Write out the listing in full, matching it word for word.

%%

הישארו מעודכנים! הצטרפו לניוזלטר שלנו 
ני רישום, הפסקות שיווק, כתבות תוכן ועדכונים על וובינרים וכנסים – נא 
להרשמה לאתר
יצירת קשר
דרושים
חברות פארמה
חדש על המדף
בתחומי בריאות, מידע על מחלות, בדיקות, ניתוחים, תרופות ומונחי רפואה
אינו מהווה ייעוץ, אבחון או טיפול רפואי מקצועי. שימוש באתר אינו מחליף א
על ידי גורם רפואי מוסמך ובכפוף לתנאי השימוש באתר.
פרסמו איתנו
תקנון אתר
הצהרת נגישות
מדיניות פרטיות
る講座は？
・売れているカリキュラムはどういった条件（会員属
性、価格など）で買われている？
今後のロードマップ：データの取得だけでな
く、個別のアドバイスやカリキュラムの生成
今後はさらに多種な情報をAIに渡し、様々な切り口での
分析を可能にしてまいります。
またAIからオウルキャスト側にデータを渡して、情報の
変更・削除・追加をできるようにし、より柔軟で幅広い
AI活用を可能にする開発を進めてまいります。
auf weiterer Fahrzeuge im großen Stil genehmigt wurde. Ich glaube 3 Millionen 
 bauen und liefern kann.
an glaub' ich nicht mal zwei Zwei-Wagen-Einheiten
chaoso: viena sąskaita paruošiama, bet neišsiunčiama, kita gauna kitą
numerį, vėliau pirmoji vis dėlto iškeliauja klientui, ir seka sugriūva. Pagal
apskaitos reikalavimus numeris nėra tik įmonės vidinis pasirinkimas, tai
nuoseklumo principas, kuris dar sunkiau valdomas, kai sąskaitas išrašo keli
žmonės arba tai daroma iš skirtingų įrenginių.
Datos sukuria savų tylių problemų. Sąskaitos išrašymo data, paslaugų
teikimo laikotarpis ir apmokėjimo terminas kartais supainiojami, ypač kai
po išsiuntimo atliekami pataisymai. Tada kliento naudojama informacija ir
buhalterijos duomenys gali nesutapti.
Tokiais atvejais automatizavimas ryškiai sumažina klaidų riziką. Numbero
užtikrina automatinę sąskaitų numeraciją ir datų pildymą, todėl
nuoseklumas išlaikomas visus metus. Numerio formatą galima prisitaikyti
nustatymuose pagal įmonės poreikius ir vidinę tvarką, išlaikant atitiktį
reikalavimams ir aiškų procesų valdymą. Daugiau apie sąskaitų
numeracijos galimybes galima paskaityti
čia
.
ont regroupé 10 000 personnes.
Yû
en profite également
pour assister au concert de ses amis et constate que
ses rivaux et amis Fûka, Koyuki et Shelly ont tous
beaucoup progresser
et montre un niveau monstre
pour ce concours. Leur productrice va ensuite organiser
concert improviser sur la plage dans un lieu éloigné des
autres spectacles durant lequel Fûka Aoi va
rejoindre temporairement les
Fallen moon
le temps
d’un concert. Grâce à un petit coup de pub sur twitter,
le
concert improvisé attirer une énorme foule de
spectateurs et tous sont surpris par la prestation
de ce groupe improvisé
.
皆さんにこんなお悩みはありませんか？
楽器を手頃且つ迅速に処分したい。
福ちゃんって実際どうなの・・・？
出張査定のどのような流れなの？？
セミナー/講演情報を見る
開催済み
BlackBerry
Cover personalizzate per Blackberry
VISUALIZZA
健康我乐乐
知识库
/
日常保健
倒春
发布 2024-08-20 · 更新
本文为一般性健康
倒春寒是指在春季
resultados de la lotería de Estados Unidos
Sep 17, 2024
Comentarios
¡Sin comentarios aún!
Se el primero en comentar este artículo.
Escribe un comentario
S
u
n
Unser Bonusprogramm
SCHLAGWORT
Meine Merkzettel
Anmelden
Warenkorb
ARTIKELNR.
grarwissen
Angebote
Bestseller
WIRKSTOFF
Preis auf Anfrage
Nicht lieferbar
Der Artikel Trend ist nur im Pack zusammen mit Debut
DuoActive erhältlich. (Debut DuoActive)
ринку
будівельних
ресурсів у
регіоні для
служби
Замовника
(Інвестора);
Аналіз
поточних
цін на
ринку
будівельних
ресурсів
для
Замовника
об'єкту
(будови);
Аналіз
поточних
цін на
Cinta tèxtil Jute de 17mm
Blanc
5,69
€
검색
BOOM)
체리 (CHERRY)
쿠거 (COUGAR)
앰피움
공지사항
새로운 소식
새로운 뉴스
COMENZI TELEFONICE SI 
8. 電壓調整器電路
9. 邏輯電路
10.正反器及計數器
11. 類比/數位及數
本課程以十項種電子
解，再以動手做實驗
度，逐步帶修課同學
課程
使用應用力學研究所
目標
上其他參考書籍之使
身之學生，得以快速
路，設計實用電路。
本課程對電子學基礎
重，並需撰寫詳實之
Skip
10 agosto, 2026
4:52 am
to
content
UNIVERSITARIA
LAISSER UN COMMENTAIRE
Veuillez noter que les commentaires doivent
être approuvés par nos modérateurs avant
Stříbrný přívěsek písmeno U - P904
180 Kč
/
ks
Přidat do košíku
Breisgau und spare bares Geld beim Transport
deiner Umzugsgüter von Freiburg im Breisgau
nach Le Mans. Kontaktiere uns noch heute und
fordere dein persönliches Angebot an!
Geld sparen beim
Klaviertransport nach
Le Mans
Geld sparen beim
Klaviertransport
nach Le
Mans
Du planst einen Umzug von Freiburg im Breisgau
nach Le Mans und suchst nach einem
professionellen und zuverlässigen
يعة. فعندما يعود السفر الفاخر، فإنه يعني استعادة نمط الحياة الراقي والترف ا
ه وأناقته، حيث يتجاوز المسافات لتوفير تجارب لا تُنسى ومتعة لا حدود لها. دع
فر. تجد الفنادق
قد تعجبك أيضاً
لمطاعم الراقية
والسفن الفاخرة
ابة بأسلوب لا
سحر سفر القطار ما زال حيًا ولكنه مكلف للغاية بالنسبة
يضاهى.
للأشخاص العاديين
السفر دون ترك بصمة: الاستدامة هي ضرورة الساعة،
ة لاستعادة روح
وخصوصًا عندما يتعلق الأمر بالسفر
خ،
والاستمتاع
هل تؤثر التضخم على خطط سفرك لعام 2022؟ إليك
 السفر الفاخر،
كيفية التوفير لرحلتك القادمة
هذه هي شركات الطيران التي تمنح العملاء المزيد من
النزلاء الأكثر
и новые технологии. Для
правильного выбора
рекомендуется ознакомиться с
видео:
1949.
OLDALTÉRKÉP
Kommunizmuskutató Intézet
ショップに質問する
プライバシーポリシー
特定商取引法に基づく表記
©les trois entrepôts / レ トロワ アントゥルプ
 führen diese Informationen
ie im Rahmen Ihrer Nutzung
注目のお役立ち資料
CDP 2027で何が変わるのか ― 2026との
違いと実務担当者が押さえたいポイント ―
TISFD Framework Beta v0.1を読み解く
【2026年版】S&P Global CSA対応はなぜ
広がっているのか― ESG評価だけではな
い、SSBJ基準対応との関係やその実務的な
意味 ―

%%

YOUR RESPONSE —
הישארו מעודכנים! הצטרפו לניוזלטר שלנו 
ני רישום, הפסקות שיווק, כתבות תוכן ועדכונים על וובינרים וכנסים – נא 
להרשמה לאתר
יצירת קשר
דרושים
חברות פארמה
חדש על המדף
בתחומי בריאות, מידע על מחלות, בדיקות, ניתוחים, תרופות ומונחי רפואה
אינו מהווה ייעוץ, אבחון או טיפול רפואי מקצועי. שימוש באתר אינו מחליף א
על ידי גורם רפואי מוסמך ובכפוף לתנאי השימוש באתר.
פרסמו איתנו
תקנון אתר
הצהרת נגישות
מדיניות פרטיות
る講座は？
・売れているカリキュラムはどういった条件（会員属
性、価格など）で買われている？
今後のロードマップ：データの取得だけでな
く、個別のアドバイスやカリキュラムの生成
今後はさらに多種な情報をAIに渡し、様々な切り口での
分析を可能にしてまいります。
またAIからオウルキャスト側にデータを渡して、情報の
変更・削除・追加をできるようにし、より柔軟で幅広い
AI活用を可能にする開発を進めてまいります。
auf weiterer Fahrzeuge im großen Stil genehmigt wurde. Ich glaube 3 Millionen 
 bauen und liefern kann.
an glaub' ich nicht mal zwei Zwei-Wagen-Einheiten
chaoso: viena sąskaita paruošiama, bet neišsiunčiama, kita gauna kitą
numerį, vėliau pirmoji vis dėlto iškeliauja klientui, ir seka sugriūva. Pagal
apskaitos reikalavimus numeris nėra tik įmonės vidinis pasirinkimas, tai
nuoseklumo principas, kuris dar sunkiau valdomas, kai sąskaitas išrašo keli
žmonės arba tai daroma iš skirtingų įrenginių.
Datos sukuria savų tylių problemų. Sąskaitos išrašymo data, paslaugų
teikimo laikotarpis ir apmokėjimo terminas kartais supainiojami, ypač kai
po išsiuntimo atliekami pataisymai. Tada kliento naudojama informacija ir
buhalterijos duomenys gali nesutapti.
Tokiais atvejais automatizavimas ryškiai sumažina klaidų riziką. Numbero
užtikrina automatinę sąskaitų numeraciją ir datų pildymą, todėl
nuoseklumas išlaikomas visus metus. Numerio formatą galima prisitaikyti
nustatymuose pagal įmonės poreikius ir vidinę tvarką, išlaikant atitiktį
reikalavimams ir aiškų procesų valdymą. Daugiau apie sąskaitų
numeracijos galimybes galima paskaityti
čia
.
ont regroupé 10 000 personnes.
Yû
en profite également
pour assister au concert de ses amis et constate que
ses rivaux et amis Fûka, Koyuki et Shelly ont tous
beaucoup progresser
et montre un niveau monstre
pour ce concours. Leur productrice va ensuite organiser
concert improviser sur la plage dans un lieu éloigné des
autres spectacles durant lequel Fûka Aoi va
rejoindre temporairement les
Fallen moon
le temps
d’un concert. Grâce à un petit coup de pub sur twitter,
le
concert improvisé attirer une énorme foule de
spectateurs et tous sont surpris par la prestation
de ce groupe improvisé
.
皆さんにこんなお悩みはありませんか？
楽器を手頃且つ迅速に処分したい。
福ちゃんって実際どうなの・・・？
出張査定のどのような流れなの？？
セミナー/講演情報を見る
開催済み
BlackBerry
Cover personalizzate per Blackberry
VISUALIZZA
健康我乐乐
知识库
/
日常保健
倒春
发布 2024-08-20 · 更新
本文为一般性健康
倒春寒是指在春季
resultados de la lotería de Estados Unidos
Sep 17, 2024
Comentarios
¡Sin comentarios aún!
Se el primero en comentar este artículo.
Escribe un comentario
S
u
n
Unser Bonusprogramm
SCHLAGWORT
Meine Merkzettel
Anmelden
Warenkorb
ARTIKELNR.
grarwissen
Angebote
Bestseller
WIRKSTOFF
Preis auf Anfrage
Nicht lieferbar
Der Artikel Trend ist nur im Pack zusammen mit Debut
DuoActive erhältlich. (Debut DuoActive)
ринку
будівельних
ресурсів у
регіоні для
служби
Замовника
(Інвестора);
Аналіз
поточних
цін на
ринку
будівельних
ресурсів
для
Замовника
об'єкту
(будови);
Аналіз
поточних
цін на
Cinta tèxtil Jute de 17mm
Blanc
5,69
€
검색
BOOM)
체리 (CHERRY)
쿠거 (COUGAR)
앰피움
공지사항
새로운 소식
새로운 뉴스
COMENZI TELEFONICE SI 
8. 電壓調整器電路
9. 邏輯電路
10.正反器及計數器
11. 類比/數位及數
本課程以十項種電子
解，再以動手做實驗
度，逐步帶修課同學
課程
使用應用力學研究所
目標
上其他參考書籍之使
身之學生，得以快速
路，設計實用電路。
本課程對電子學基礎
重，並需撰寫詳實之
Skip
10 agosto, 2026
4:52 am
to
content
UNIVERSITARIA
LAISSER UN COMMENTAIRE
Veuillez noter que les commentaires doivent
être approuvés par nos modérateurs avant
Stříbrný přívěsek písmeno U - P904
180 Kč
/
ks
Přidat do košíku
Breisgau und spare bares Geld beim Transport
deiner Umzugsgüter von Freiburg im Breisgau
nach Le Mans. Kontaktiere uns noch heute und
fordere dein persönliches Angebot an!
Geld sparen beim
Klaviertransport nach
Le Mans
Geld sparen beim
Klaviertransport
nach Le
Mans
Du planst einen Umzug von Freiburg im Breisgau
nach Le Mans und suchst nach einem
professionellen und zuverlässigen
يعة. فعندما يعود السفر الفاخر، فإنه يعني استعادة نمط الحياة الراقي والترف ا
ه وأناقته، حيث يتجاوز المسافات لتوفير تجارب لا تُنسى ومتعة لا حدود لها. دع
فر. تجد الفنادق
قد تعجبك أيضاً
لمطاعم الراقية
والسفن الفاخرة
ابة بأسلوب لا
سحر سفر القطار ما زال حيًا ولكنه مكلف للغاية بالنسبة
يضاهى.
للأشخاص العاديين
السفر دون ترك بصمة: الاستدامة هي ضرورة الساعة،
ة لاستعادة روح
وخصوصًا عندما يتعلق الأمر بالسفر
خ،
والاستمتاع
هل تؤثر التضخم على خطط سفرك لعام 2022؟ إليك
 السفر الفاخر،
كيفية التوفير لرحلتك القادمة
هذه هي شركات الطيران التي تمنح العملاء المزيد من
النزلاء الأكثر
и новые технологии. Для
правильного выбора
рекомендуется ознакомиться с
видео:
1949.
OLDALTÉRKÉP
Kommunizmuskutató Intézet
ショップに質問する
プライバシーポリシー
特定商取引法に基づく表記
©les trois entrepôts / レ トロワ アントゥルプ
 führen diese Informationen
ie im Rahmen Ihrer Nutzung
注目のお役立ち資料
CDP 2027で何が変わるのか ― 2026との
違いと実務担当者が押さえたいポイント ―
TISFD Framework Beta v0.1を読み解く
【2026年版】S&P Global CSA対応はなぜ
広がっているのか― ESG評価だけではな
い、SSBJ基準対応との関係やその実務的な
意味 ―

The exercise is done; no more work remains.